Sensibilisation du personnel

L’ensemble du personnel de la bibliothèque (et pas seulement le personnel du service responsable des collections patrimoniales ou de conservation) est et doit se sentir concerné par la situation d’urgence. Chacun se doit d’être vigilant à toute anomalie pouvant déclencher des conséquences graves en termes d’inondation ou d’incendie. De même, cette sensibilisation doit se diriger vers les personnels des services techniques de l’autorité de tutelle (ceux du génie climatique, les responsables de maintenance, de travaux divers, etc.).

Outre une information sur le type de système de détection et d’extinction, et, le cas échéant, celui de l’alarme inondation, la sensibilisation des personnels évoquera par exemple :

  • l’exposé des sinistres possibles en bibliothèque : incendie bien sûr, mais plus souvent inondation, qu’elle soit naturelle ou technique ;
  • l’exposé des risques encourus par les documents : s’ils sont mouillés, les livres vont se gorger d’eau, les papiers glacés seront irrémédiablement perdus, les cuirs et les papiers anciens vont gonfler et doubler de volume. S’ils sont humides, les papiers perdront leur encollage, les cuirs et les cartons modernes vont subir des variations dimensionnelles qui feront éclater le mode d’assemblage. Enfin, si les livres humides et mouillés ne sont pas traités immédiatement, le développement des moisissures peut se faire en 48 heures ou 72 heures, pour peu que les conditions suivantes soient réunies : absence de ventilation et milieu nutritif (la poussière peut suffire), humidité relative supérieure à 65 % ; température supérieure à 22 °C (attention, température et HR – humidité relative – sont toujours liées : si la température est supérieure à 25 °C, les seuils d’alarme peuvent tomber à 55 %).

Ces conditions sont évidemment très vite réunies quand une inondation survient, quelle que soit son ampleur et donc même si l’eau ne touche pas les livres eux-mêmes.

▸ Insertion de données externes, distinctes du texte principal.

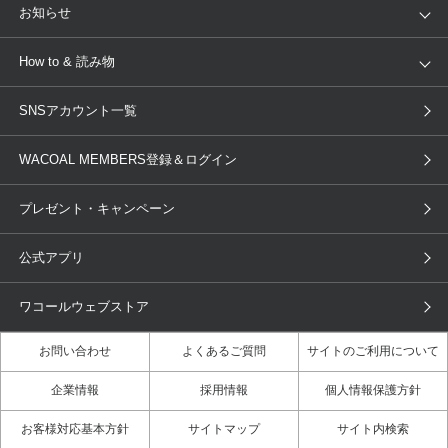
店舗を探す
お知らせ
AMPHI
une nana cool
来店予約
新着情報
How to & 読み物
GOCOCi
WACOAL SIZE ORDER
ブラ無料診断
重要なお知らせ
下着の基礎知識
ワコールボディブック
SNSアカウント一覧
OUR WACOAL
YOJOY
取り置き・取り寄せサービス
商品回収
ブラチェック
わたしに合うブラ診断
WACOAL Remamma
Mens Innerwear
WACOAL MEMBERS登録＆ログイン
3Dボディスキャン
お知らせ
ブラパン
ワコールスタイル
CW-X
Imported Brands
プレゼント・キャンペーン
ニュース＆トピックス
フェムケアポータルサイト
大人の工場見学in長崎
Licensed Brands
公式アプリ
大人の工場見学inベトナム
人間科学研究開発センター見学
ブランド一覧へ
店舗体験記（マンガ）
ワコールカルネアプリ使い方ガイ
ワコールウェブストア
ド（マンガ）
お問い合わせ
よくあるご質問
サイトのご利用について
3Dボディスキャン体験（マンガ）
企業情報
採用情報
個人情報保護方針
お客様対応基本方針
サイトマップ
サイト内検索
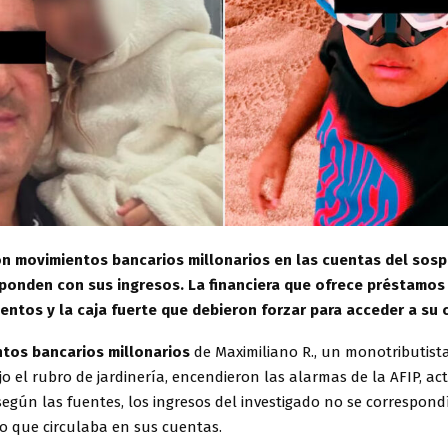
on movimientos bancarios millonarios en las cuentas del so
ponden con sus ingresos. La financiera que ofrece préstamos
entos y la caja fuerte que debieron forzar para acceder a su
tos bancarios millonarios
de Maximiliano R., un monotributist
jo el rubro de jardinería, encendieron las alarmas de la AFIP, ac
egún las fuentes, los ingresos del investigado no se correspond
ro que circulaba en sus cuentas.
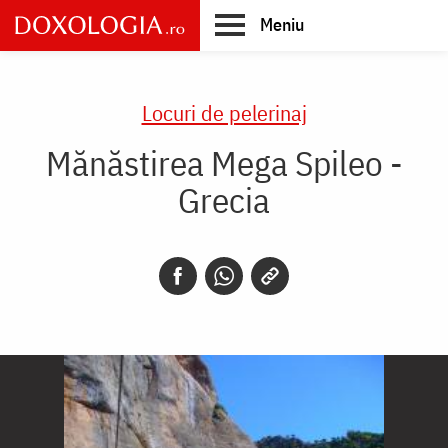
Skip
Meniu
to
main
Main
content
navigation
Locuri de pelerinaj
Mănăstirea Mega Spileo -
Grecia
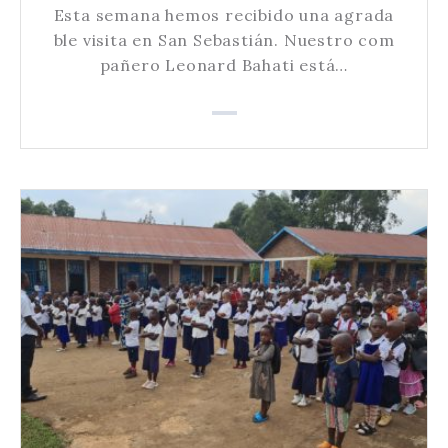
Esta semana hemos recibido una agrada
ble visita en San Sebastián. Nuestro com
pañero Leonard Bahati está…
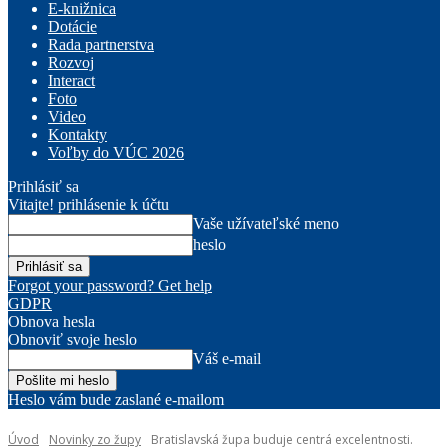
E-knižnica
Dotácie
Rada partnerstva
Rozvoj
Interact
Foto
Video
Kontakty
Voľby do VÚC 2026
Prihlásiť sa
Vitajte! prihlásenie k účtu
Vaše užívateľské meno
heslo
Forgot your password? Get help
GDPR
Obnova hesla
Obnoviť svoje heslo
Váš e-mail
Heslo vám bude zaslané e-mailom
Úvod
Novinky zo župy
Bratislavská župa buduje centrá excelentnosti.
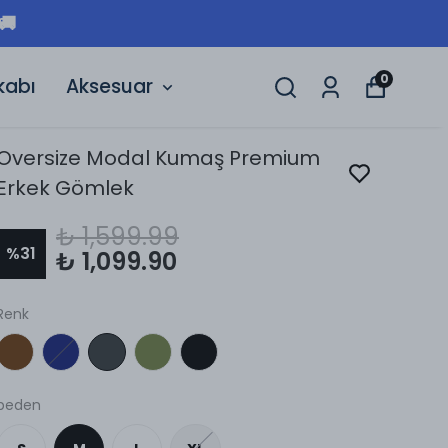
00₺ ÜZERI ÜCRETSIZ KARGO 🚚
0
kabı
Aksesuar
Oversize Modal Kumaş Premium
Erkek Gömlek
₺ 1,599.99
%
31
₺ 1,099.90
Renk
beden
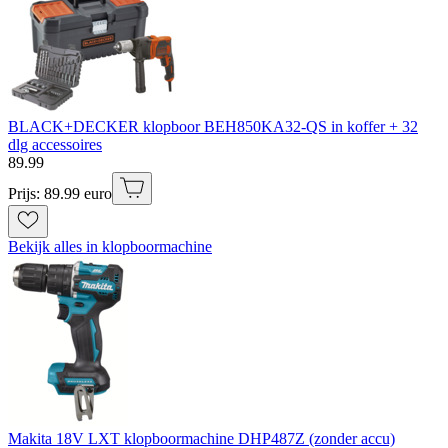
BLACK+DECKER klopboor BEH850KA32-QS in koffer + 32
dlg accessoires
89
.
99
Prijs: 89.99 euro
Bekijk alles in klopboormachine
Makita 18V LXT klopboormachine DHP487Z (zonder accu)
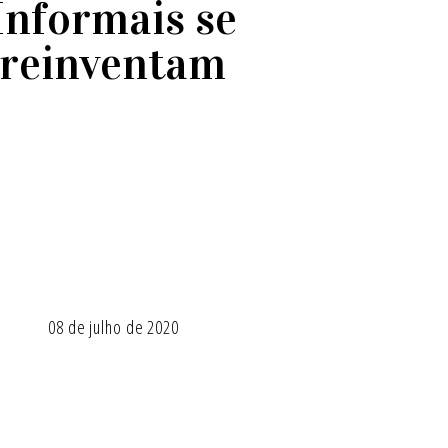
Informais se
reinventam
08 de julho de 2020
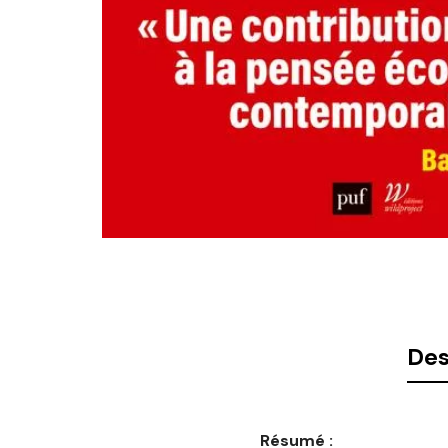
Des
Résumé :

Il pourra être judicieux également d’expliquer à l’ensemble des personnels les modes de traitement des ouvrages inondés et leur impact sur la bibliothèque, le personnel, les budgets : les différents modes de séchage, la congélation, la lyophilisation, la désinfection des locaux. Il est important de bien insister (photos à l’appui) sur le caractère catastrophique des conséquences, sur les livres eux-mêmes, mais aussi en matière de temps et d’énergie à dépenser par le personnel pour le traitement, et surtout (argument peut-être encore plus fort pour les personnels des services techniques de l’autorité de tutelle) en matière financière, puisque les crédits à engager pour les divers modes de traitement dépassent très largement tous ceux qu’on peut demander pour mettre en place un plan d’urgence et une prévision des sinistres.

Prévention

Parallèlement, les sinistres doivent faire l’objet d’une prévention (tout faire pour éviter le sinistre).

Si le système de détection incendie (SDI) et le système de mise en sécurité incendie (SMSI : le déclenchement de l’extinction) sont du ressort des services techniques et des pompiers, tout comme les visites techniques du bâtiment sous le regard de la prévention des sinistres (entretiens des chenaux à la fin de l’automne, gouttières et autres huisseries, examen de l’ensemble du système électrique et transport de flux – eau, gaz, électricité, etc.), qui doivent être orchestrées par la bibliothèque, les premières marques de prévention à appliquer et faire appliquer par tous dans l’établissement sont simples : débrancher les appareils électriques le soir en partant (bouilloires, cafetières, radiateurs…), lutter contre la formation de « débarras » où l’on a tendance à stocker de nombreuses choses dont on ne se sert plus et qui pourront constituer du combustible (cf. BU de Lyon)…

Il faut encore que le « responsable sinistre » à la bibliothèque puisse organiser chaque année (ou tout au moins le plus régulièrement possible) non seulement des exercices d’extinction manuelle pour le personnel (attention, ces exercices sont payants car coûteux en matériel : il faut prévoir un budget en conséquence, qui est de la responsabilité des directeurs de les organiser), mais aussi des visites techniques du bâtiment.

La prévention du ressort de la bibliothèque, c’est aussi surélever le premier niveau des rayonnages, de façon à ce que les livres les plus bas par rapport au sol soient au moins à 8-10 cm de hauteur, et ce dans tous les magasins.

Prévision

La prévision, quant à elle, est un véritable travail de fond. Elle consiste en la rédaction d’un plan d’intervention. Le principe de base est de se préparer, avant le sinistre, à faire face en réduisant les pertes d’information et en minimisant autant que possible les dommages et les conséquences.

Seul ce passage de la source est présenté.